Probleme mit dem zweigestrichenen g?
2011 wurde das wohl bekannteste Weihnachtslied von der Unesco in die Liste immateriellen Kulturerbes aufgenommen: „Stille Nacht, heilige Nacht…“. 1818 zum ersten Mal vom Dichter und vom Komponisten im kleinen Ort Oberndorf bei Salzburg zu Gehör gebracht, hat es – inzwischen übersetzt in 320 Sprachen und Dialekte – einen phänomenalen globalen Siegeszug angetreten.
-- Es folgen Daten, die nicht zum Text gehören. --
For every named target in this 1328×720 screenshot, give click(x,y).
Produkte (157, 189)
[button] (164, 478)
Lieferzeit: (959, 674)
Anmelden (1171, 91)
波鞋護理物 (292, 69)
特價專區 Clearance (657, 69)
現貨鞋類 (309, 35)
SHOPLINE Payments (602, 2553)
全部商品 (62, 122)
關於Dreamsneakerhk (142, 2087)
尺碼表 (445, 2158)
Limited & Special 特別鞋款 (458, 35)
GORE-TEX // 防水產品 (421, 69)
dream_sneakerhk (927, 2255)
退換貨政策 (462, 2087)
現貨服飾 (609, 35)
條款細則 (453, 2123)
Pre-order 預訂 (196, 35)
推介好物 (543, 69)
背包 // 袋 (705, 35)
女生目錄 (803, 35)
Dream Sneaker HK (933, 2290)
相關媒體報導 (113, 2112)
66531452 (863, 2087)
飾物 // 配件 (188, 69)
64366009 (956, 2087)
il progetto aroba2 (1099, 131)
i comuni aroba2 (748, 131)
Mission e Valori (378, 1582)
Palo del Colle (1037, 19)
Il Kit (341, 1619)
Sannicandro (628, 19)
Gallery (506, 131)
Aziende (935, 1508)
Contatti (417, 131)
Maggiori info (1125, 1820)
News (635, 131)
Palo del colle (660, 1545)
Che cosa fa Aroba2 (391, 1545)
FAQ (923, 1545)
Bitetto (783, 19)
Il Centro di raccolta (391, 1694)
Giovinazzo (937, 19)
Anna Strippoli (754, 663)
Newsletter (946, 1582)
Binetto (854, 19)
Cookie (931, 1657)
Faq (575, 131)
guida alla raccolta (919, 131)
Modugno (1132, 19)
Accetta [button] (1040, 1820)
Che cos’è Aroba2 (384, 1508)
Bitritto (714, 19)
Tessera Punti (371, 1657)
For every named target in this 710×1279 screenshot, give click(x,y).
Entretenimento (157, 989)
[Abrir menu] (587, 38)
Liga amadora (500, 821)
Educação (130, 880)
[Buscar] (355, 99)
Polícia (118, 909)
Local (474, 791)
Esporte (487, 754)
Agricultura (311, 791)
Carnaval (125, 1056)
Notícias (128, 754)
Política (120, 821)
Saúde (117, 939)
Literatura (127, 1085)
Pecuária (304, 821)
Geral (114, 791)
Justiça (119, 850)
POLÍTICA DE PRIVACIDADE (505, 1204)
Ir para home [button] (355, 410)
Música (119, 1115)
Das hatten sich der Dorfschullehrer und Organist Franz Xaver Gruber, Sohn armer Leineweber, der sich die Melodie hat einfallen lassen, und der Hilfspfarrer Josef Mohr, der die Verse verfasst hatte, nicht träumen lassen.
Man sagt der geistlichen Musik jener Zeit rühmend nach, sich vom römischen Ritus der Chormusik lateinischer Sprache nach Vorgabe der katholischen Kirche zu lösen und sich mehr den Anliegen der gläubigen Gemeinde zuzuwenden. Das hört sich zum Beispiel an wie in Schuberts Deutscher Messe, „zum Eingang“: „Wohin soll ich mich wenden, wenn Gram und Schmerz mich drücken?“, anstelle von lateinischen Psalmentexten des althergebrachten Introitus.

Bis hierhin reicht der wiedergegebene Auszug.